> **What to work on**: Everything from the first line of the material below through the line containing "seine Hochzeitsgäste? Wir haben für Euch die" is to be printed exactly, and nothing more.

> **Provided information**:
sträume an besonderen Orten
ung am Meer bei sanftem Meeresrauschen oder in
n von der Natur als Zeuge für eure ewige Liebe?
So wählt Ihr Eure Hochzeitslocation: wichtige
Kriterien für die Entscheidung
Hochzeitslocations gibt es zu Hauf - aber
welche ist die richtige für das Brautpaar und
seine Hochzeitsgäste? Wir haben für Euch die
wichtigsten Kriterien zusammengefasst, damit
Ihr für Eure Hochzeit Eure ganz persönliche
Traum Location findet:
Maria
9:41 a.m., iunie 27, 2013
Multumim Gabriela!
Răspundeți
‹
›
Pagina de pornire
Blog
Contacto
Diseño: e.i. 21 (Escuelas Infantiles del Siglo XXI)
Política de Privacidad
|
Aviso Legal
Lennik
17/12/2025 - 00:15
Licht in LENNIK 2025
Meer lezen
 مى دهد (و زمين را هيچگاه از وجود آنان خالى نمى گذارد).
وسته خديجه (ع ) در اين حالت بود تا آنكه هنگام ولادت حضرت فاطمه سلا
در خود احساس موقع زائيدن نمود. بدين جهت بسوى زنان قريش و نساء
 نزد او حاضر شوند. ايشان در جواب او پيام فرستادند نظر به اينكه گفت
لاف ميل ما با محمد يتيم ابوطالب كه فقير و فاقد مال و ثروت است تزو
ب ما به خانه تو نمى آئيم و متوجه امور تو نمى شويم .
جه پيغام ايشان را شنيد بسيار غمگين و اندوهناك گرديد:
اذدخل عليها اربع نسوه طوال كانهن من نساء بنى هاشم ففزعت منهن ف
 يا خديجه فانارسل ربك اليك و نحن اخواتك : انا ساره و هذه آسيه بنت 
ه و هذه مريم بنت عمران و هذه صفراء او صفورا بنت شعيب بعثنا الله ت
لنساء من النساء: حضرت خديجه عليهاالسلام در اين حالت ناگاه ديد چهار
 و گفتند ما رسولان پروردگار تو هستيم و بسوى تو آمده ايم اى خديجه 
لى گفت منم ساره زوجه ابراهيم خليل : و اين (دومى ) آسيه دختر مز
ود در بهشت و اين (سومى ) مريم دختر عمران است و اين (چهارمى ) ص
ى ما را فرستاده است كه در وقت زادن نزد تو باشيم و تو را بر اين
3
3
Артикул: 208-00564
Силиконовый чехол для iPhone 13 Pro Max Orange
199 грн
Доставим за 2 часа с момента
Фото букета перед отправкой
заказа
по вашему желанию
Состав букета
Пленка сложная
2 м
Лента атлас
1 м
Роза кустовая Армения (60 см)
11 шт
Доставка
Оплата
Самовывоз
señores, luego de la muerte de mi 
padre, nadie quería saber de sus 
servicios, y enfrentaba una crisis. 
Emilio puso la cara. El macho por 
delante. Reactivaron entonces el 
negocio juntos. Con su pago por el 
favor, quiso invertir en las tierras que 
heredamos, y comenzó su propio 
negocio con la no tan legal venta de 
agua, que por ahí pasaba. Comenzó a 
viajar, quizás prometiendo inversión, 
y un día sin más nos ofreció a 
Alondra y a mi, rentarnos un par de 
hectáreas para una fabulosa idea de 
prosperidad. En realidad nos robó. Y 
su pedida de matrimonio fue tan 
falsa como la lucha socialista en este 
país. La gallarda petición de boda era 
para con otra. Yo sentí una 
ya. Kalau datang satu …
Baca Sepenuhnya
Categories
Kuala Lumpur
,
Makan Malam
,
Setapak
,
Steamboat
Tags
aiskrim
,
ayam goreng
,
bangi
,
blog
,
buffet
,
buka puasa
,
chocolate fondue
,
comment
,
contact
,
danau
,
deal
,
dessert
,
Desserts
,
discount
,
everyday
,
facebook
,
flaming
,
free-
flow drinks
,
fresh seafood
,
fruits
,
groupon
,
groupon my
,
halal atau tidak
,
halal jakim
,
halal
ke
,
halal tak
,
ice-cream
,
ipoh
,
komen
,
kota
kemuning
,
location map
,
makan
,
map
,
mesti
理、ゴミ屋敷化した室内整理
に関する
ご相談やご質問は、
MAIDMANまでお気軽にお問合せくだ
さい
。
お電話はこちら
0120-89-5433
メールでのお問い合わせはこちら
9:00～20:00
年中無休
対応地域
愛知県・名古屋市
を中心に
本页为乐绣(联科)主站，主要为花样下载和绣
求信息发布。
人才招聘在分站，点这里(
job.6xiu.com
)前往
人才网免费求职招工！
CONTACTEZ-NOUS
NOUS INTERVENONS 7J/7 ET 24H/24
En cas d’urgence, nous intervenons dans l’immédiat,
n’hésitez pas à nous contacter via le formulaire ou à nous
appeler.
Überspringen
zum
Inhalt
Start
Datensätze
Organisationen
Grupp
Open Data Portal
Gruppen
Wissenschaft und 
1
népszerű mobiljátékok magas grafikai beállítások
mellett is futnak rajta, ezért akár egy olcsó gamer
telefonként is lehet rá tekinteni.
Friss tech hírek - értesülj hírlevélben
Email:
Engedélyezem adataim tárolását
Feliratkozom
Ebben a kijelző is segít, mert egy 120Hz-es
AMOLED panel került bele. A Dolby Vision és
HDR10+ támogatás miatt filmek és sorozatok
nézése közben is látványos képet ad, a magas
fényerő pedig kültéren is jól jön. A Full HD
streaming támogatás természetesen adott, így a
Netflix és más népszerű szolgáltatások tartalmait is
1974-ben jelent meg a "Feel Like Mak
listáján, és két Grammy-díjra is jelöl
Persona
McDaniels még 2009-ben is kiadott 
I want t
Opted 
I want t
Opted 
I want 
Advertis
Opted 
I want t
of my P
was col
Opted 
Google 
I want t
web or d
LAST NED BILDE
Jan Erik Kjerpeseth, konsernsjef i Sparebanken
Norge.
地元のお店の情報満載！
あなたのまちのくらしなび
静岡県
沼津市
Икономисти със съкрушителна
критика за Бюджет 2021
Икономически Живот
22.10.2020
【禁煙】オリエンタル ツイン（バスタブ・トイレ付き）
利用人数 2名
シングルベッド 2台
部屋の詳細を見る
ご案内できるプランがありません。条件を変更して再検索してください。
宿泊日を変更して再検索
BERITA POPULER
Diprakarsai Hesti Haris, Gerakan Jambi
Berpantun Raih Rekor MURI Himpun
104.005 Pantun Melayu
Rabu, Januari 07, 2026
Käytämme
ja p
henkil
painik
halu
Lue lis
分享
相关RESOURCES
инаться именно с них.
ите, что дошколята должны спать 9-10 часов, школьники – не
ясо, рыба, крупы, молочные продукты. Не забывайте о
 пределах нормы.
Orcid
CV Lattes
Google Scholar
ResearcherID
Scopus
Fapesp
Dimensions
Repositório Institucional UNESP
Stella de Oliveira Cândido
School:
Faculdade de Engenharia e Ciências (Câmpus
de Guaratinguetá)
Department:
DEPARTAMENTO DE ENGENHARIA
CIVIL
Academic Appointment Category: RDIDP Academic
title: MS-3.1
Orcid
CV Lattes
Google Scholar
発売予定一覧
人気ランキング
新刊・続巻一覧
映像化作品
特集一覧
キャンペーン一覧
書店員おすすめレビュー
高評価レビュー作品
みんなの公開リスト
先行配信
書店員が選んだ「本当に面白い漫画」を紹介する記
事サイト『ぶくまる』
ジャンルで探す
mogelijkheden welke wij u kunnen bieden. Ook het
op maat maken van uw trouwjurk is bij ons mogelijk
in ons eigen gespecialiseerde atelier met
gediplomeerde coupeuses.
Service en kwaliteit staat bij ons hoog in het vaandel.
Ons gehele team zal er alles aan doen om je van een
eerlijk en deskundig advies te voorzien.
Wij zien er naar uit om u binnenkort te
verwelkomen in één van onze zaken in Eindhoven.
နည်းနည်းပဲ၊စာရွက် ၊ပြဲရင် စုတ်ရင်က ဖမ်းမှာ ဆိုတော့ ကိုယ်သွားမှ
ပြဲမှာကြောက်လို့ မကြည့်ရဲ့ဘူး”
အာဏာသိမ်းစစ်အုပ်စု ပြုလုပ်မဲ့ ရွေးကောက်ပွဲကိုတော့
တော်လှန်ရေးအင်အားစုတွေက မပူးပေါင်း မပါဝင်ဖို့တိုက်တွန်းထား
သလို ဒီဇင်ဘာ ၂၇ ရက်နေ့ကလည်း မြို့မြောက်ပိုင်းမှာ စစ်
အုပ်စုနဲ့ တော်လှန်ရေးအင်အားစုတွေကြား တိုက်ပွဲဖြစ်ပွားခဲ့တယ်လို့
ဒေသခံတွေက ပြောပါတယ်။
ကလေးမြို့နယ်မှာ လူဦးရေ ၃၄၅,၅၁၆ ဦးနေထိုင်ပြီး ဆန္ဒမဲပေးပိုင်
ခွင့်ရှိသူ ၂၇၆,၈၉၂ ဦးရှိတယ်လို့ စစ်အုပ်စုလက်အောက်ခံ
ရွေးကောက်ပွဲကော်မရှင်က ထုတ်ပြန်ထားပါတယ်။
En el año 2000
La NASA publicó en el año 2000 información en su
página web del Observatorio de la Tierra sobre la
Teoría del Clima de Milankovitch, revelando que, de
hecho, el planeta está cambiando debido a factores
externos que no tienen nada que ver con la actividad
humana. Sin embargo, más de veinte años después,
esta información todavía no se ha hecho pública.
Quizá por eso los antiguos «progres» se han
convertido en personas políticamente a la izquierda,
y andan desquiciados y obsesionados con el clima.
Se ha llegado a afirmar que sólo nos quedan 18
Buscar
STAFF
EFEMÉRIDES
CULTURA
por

> **Task solution**:
sträume an besonderen Orten
ung am Meer bei sanftem Meeresrauschen oder in
n von der Natur als Zeuge für eure ewige Liebe?
So wählt Ihr Eure Hochzeitslocation: wichtige
Kriterien für die Entscheidung
Hochzeitslocations gibt es zu Hauf - aber
welche ist die richtige für das Brautpaar und
seine Hochzeitsgäste? Wir haben für Euch die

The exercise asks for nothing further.